His feelings about her were even harder to determine. The little signs and symptoms I had observed at the beginning—his bemused expression, the way his eyes would fix themselves to some part of her and have to be wrenched away, the sudden spasms of nervousness and inclination to escape—all these were now absent. When they were together, a more practical, mundane, down-to-earth business relationship could not have been imagined. They seldom even laughed in each other’s company, although their now entirely mutual enthusiasm for the project should surely have generated the kind of excitement which, in their ‘shop’ talks, would inevitably have led to laughter. It was left to me to listen to, and appreciate, Dottie’s witty stories about her often bizarre encounters, setbacks and small triumphs; if Henry got to hear about them, it was from me. Sometimes I’d repeat, as well as I could, some anecdote of Dottie’s in front of her, presaged with the words: ‘Did you tell Henry about …?’ Sometimes even my pale re-telling could make Henry’s quiet, withdrawn, rather square features burst into one of his delightful smiles; then he would say, ‘No, she didn’t tell me.’ Dottie would remark crisply on these occasions, ‘It was only a silly fringe-thing, not
important enough to waste your time with.’

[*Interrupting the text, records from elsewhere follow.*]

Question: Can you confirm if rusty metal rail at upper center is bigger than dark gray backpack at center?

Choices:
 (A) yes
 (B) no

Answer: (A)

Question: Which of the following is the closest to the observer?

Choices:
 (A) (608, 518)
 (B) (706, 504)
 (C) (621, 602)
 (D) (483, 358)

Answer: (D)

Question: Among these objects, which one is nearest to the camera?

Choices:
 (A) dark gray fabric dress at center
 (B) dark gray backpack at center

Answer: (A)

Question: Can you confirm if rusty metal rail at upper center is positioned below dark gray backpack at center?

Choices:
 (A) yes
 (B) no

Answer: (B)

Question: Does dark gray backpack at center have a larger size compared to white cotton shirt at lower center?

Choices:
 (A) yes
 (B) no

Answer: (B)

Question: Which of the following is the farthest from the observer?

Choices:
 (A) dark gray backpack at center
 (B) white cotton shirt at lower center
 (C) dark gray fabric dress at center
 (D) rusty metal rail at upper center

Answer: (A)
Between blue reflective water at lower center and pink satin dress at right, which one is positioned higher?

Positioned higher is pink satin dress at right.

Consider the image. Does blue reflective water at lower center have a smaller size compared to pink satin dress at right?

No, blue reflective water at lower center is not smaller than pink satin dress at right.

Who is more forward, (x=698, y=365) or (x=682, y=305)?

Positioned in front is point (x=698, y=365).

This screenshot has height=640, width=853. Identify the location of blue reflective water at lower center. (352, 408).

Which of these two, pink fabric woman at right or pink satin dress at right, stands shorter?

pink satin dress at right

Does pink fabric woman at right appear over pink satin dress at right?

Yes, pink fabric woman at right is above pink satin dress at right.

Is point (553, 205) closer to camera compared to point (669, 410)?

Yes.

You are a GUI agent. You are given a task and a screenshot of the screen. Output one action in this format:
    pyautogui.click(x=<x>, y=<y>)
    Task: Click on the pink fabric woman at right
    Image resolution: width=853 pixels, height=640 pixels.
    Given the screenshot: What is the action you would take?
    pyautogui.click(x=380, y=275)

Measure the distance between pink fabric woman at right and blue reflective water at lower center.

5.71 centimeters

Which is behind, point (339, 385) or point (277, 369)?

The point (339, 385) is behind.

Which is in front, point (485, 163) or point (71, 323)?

Looking for signs of love, I could find only indeterminate negative ones. Why should two people who were really indifferent to each other, go to such pains to display their indifference? Why should Henry so seldom come to my place any more for friendly evenings, why were all meetings so strictly business? And why, one evening when he did come and when a 40-mile-an-hour gale, blowing mixed snow and rain parallel to the ground, suddenly developed, which should have made sleeping on our sofa the natural thing to do, did he refuse all my blandishments and insist upon climbing into his car and struggling back to the other side of the village to his own place? Dottie’s behaviour on that occasion was very odd. She said nothing, but when I woke up in the middle of the night, thinking I had heard a noise from David’s room, and went in to him, I found her sitting there in a chair by his cot. She had fallen asleep, and when the passage light fell on her face she started awake with a look of guilty dismay, as if she’d been caught out in an act of complete self-revelation. I could not just pass over this because my first thought was that some untoward indication from David must have brought her in; but when challenged, she simply said, ‘You know I love this little boy very much and there are moments when I like to be with him, even if he is fast asleep.’ It was a very simple—perhaps over-simple—matter to sub this down to ‘Tonight I needed to be near to someone I loved.’ But there was no way of being sure about anything, except that if they did care for each other, things were not progressing in any kind of positive direction. This in itself was a contra-indication, because it implied some impediment, and although I actively wracked my brains I couldn’t imagine what this could possibly be.
I am not by nature as interested in other people’s affairs as the foregoing would indicate. I, too, was looking for a kind of sublimation … I infinitely preferred to occupy my mind with Dottie’s problems in this field than be forced to face up to, analyse and deal with my own.